Exercise -
Only the lines from the start of the data through the line with "Toshiba Satellite C75-A-10P" belong in the copy. Restate them word for word, minus the pictures.

Dataset content -

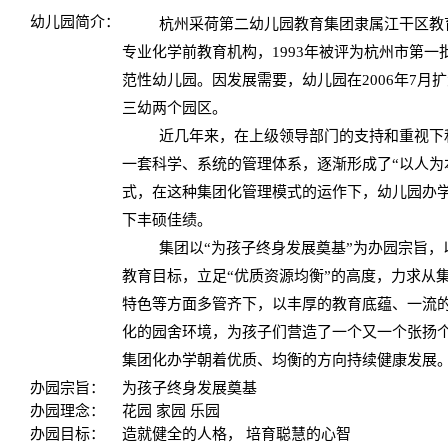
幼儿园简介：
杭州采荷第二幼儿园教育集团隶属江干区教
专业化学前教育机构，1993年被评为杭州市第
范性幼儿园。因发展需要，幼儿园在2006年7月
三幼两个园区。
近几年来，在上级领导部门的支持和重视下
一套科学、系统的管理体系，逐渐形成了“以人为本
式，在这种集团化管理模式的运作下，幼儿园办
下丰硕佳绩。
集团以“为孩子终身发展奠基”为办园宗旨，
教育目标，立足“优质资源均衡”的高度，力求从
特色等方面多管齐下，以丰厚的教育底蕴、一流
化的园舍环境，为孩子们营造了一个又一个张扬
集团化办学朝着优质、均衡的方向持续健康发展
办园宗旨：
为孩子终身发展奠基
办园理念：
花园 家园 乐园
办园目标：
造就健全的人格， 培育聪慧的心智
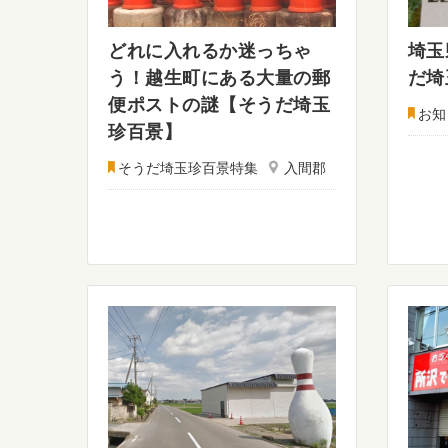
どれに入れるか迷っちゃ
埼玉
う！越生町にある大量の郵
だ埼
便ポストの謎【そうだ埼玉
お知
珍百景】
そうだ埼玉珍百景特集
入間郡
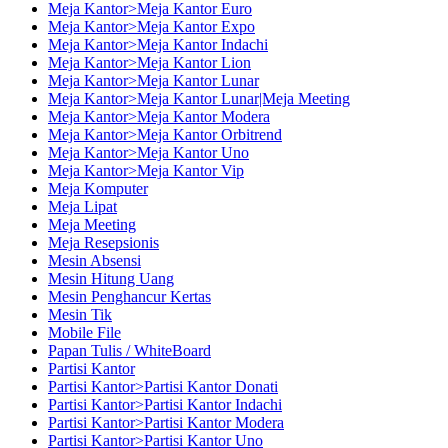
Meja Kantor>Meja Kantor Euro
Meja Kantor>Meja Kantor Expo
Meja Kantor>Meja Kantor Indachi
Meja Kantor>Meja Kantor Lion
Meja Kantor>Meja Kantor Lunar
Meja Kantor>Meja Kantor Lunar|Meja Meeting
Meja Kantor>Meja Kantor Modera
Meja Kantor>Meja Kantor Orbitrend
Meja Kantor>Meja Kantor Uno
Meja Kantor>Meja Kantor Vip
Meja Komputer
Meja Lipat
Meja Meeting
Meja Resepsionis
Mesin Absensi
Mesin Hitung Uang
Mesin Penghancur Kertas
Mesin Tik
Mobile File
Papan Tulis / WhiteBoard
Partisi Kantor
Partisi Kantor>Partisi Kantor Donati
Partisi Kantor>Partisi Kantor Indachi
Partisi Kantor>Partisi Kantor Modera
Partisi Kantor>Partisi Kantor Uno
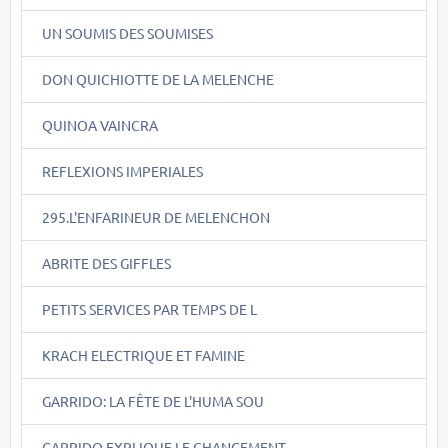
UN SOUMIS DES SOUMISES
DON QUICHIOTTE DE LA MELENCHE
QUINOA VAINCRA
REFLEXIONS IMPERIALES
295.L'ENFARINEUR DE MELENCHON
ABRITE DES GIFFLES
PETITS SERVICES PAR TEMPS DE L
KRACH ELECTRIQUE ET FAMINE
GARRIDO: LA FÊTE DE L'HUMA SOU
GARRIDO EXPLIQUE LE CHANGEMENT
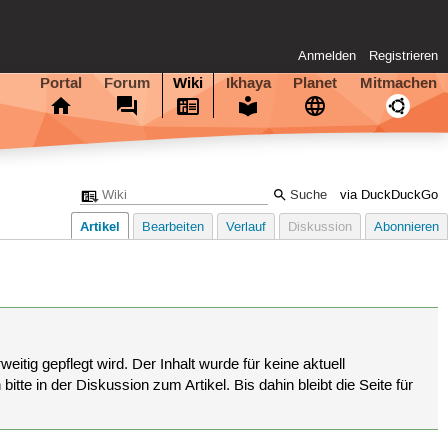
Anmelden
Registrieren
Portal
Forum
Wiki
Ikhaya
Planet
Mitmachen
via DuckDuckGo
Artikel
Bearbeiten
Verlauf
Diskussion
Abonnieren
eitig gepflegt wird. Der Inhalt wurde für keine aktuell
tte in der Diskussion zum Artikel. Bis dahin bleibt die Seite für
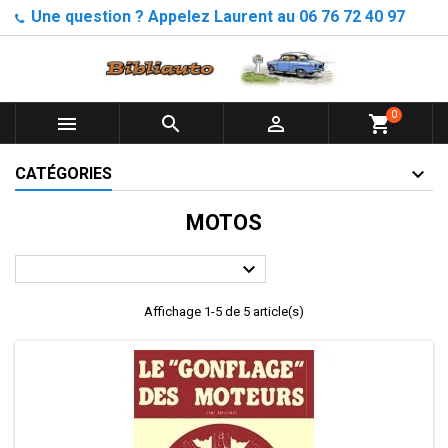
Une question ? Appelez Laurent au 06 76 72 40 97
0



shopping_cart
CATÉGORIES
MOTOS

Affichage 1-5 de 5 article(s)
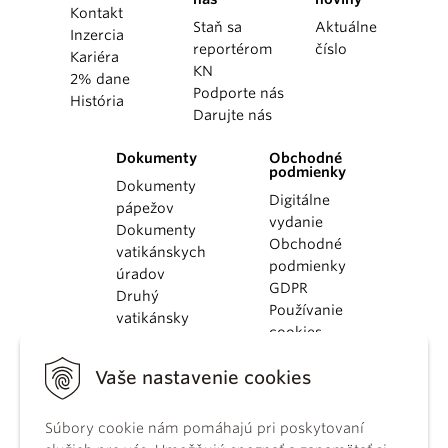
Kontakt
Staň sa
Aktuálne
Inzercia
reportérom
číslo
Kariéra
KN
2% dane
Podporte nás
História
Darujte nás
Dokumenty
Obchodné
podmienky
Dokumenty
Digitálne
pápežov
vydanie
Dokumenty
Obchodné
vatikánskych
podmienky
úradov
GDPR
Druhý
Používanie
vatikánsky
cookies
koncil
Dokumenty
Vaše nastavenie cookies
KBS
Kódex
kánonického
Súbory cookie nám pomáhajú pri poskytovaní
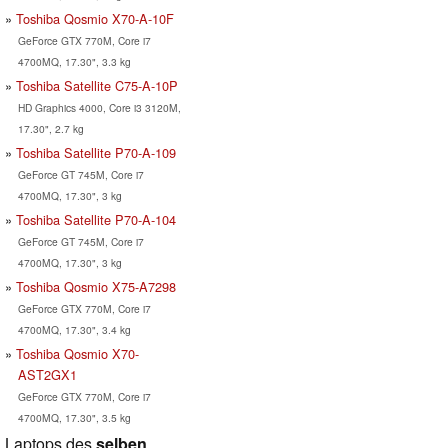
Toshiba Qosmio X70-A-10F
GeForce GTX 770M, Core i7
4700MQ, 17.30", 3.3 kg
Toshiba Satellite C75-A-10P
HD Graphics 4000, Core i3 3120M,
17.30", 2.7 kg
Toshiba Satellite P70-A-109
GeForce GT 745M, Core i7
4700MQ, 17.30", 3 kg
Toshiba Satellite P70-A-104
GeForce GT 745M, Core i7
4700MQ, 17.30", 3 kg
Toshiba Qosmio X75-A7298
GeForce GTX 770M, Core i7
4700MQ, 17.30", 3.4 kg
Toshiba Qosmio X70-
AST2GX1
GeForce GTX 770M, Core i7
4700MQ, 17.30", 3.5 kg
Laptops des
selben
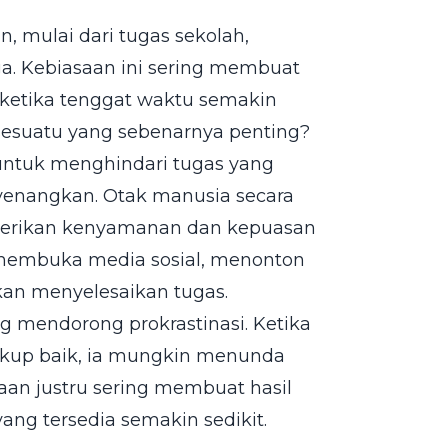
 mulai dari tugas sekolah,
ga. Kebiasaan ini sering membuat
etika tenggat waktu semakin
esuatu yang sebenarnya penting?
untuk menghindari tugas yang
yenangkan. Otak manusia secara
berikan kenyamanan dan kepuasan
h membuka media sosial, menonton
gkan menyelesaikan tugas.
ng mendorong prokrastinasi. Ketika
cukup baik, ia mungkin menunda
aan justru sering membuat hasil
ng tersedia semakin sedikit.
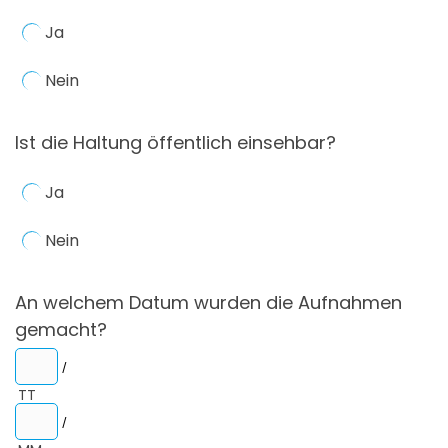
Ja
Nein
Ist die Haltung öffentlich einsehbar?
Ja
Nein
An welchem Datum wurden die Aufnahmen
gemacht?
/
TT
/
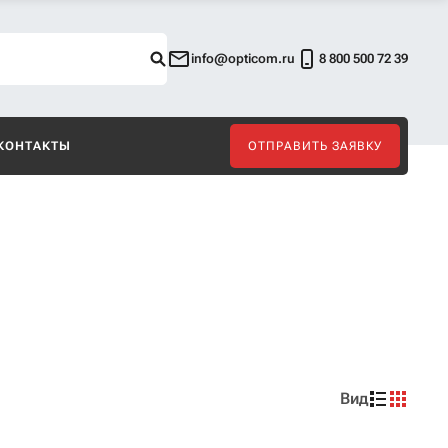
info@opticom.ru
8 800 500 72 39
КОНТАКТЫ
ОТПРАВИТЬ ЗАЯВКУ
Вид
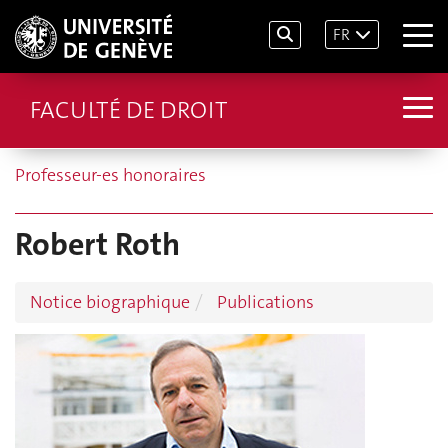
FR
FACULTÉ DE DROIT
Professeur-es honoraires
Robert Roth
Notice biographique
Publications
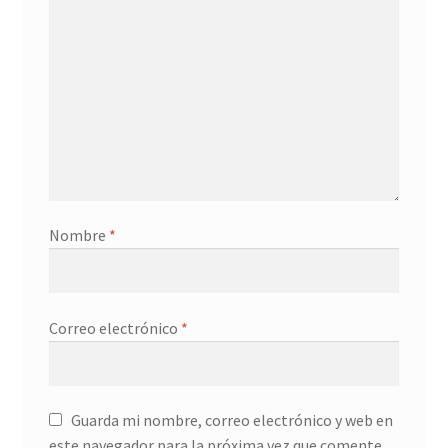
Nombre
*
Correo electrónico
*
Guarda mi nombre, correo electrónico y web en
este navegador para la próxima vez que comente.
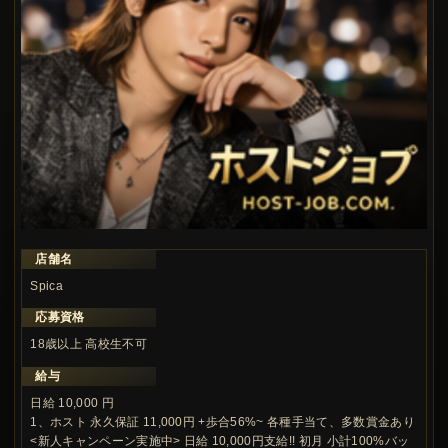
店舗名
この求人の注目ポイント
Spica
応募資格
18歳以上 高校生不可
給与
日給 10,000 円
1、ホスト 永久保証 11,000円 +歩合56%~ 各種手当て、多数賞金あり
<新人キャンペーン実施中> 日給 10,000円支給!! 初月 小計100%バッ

Expected answer -
幼儿园简介：
杭州采荷第二幼儿园教育集团隶属江干区教
专业化学前教育机构，1993年被评为杭州市第
范性幼儿园。因发展需要，幼儿园在2006年7月
三幼两个园区。
近几年来，在上级领导部门的支持和重视下
一套科学、系统的管理体系，逐渐形成了“以人为本
式，在这种集团化管理模式的运作下，幼儿园办
下丰硕佳绩。
集团以“为孩子终身发展奠基”为办园宗旨，
教育目标，立足“优质资源均衡”的高度，力求从
特色等方面多管齐下，以丰厚的教育底蕴、一流
化的园舍环境，为孩子们营造了一个又一个张扬
集团化办学朝着优质、均衡的方向持续健康发展
办园宗旨：
为孩子终身发展奠基
办园理念：
花园 家园 乐园
办园目标：
造就健全的人格， 培育聪慧的心智
どれに入れるか迷っちゃ
埼玉
う！越生町にある大量の郵
だ埼
便ポストの謎【そうだ埼玉
お知
珍百景】
そうだ埼玉珍百景特集
入間郡
Meja Kantor>Meja Kantor Euro
Meja Kantor>Meja Kantor Expo
Meja Kantor>Meja Kantor Indachi
Meja Kantor>Meja Kantor Lion
Meja Kantor>Meja Kantor Lunar
Meja Kantor>Meja Kantor Lunar|Meja Meeting
Meja Kantor>Meja Kantor Modera
Meja Kantor>Meja Kantor Orbitrend
Meja Kantor>Meja Kantor Uno
Meja Kantor>Meja Kantor Vip
Meja Komputer
Meja Lipat
Meja Meeting
Meja Resepsionis
Mesin Absensi
Mesin Hitung Uang
Mesin Penghancur Kertas
Mesin Tik
Mobile File
Papan Tulis / WhiteBoard
Partisi Kantor
Partisi Kantor>Partisi Kantor Donati
Partisi Kantor>Partisi Kantor Indachi
Partisi Kantor>Partisi Kantor Modera
Partisi Kantor>Partisi Kantor Uno
UN SOUMIS DES SOUMISES
DON QUICHIOTTE DE LA MELENCHE
QUINOA VAINCRA
REFLEXIONS IMPERIALES
295.L'ENFARINEUR DE MELENCHON
ABRITE DES GIFFLES
PETITS SERVICES PAR TEMPS DE L
KRACH ELECTRIQUE ET FAMINE
GARRIDO: LA FÊTE DE L'HUMA SOU
GARRIDO EXPLIQUE LE CHANGEMENT
Anmelden
Registrieren
Portal
Forum
Wiki
Ikhaya
Planet
Mitmachen
via DuckDuckGo
Artikel
Bearbeiten
Verlauf
Diskussion
Abonnieren
eitig gepflegt wird. Der Inhalt wurde für keine aktuell
tte in der Diskussion zum Artikel. Bis dahin bleibt die Seite für
Une question ? Appelez Laurent au 06 76 72 40 97
0



shopping_cart
CATÉGORIES
MOTOS

Affichage 1-5 de 5 article(s)
Kontakt
Staň sa
Aktuálne
Inzercia
reportérom
číslo
Kariéra
KN
2% dane
Podporte nás
História
Darujte nás
Dokumenty
Obchodné
podmienky
Dokumenty
Digitálne
pápežov
vydanie
Dokumenty
Obchodné
vatikánskych
podmienky
úradov
GDPR
Druhý
Používanie
vatikánsky
cookies
koncil
Dokumenty
Vaše nastavenie cookies
KBS
Kódex
kánonického
Súbory cookie nám pomáhajú pri poskytovaní
Toshiba Qosmio X70-A-10F
GeForce GTX 770M, Core i7
4700MQ, 17.30", 3.3 kg
Toshiba Satellite C75-A-10P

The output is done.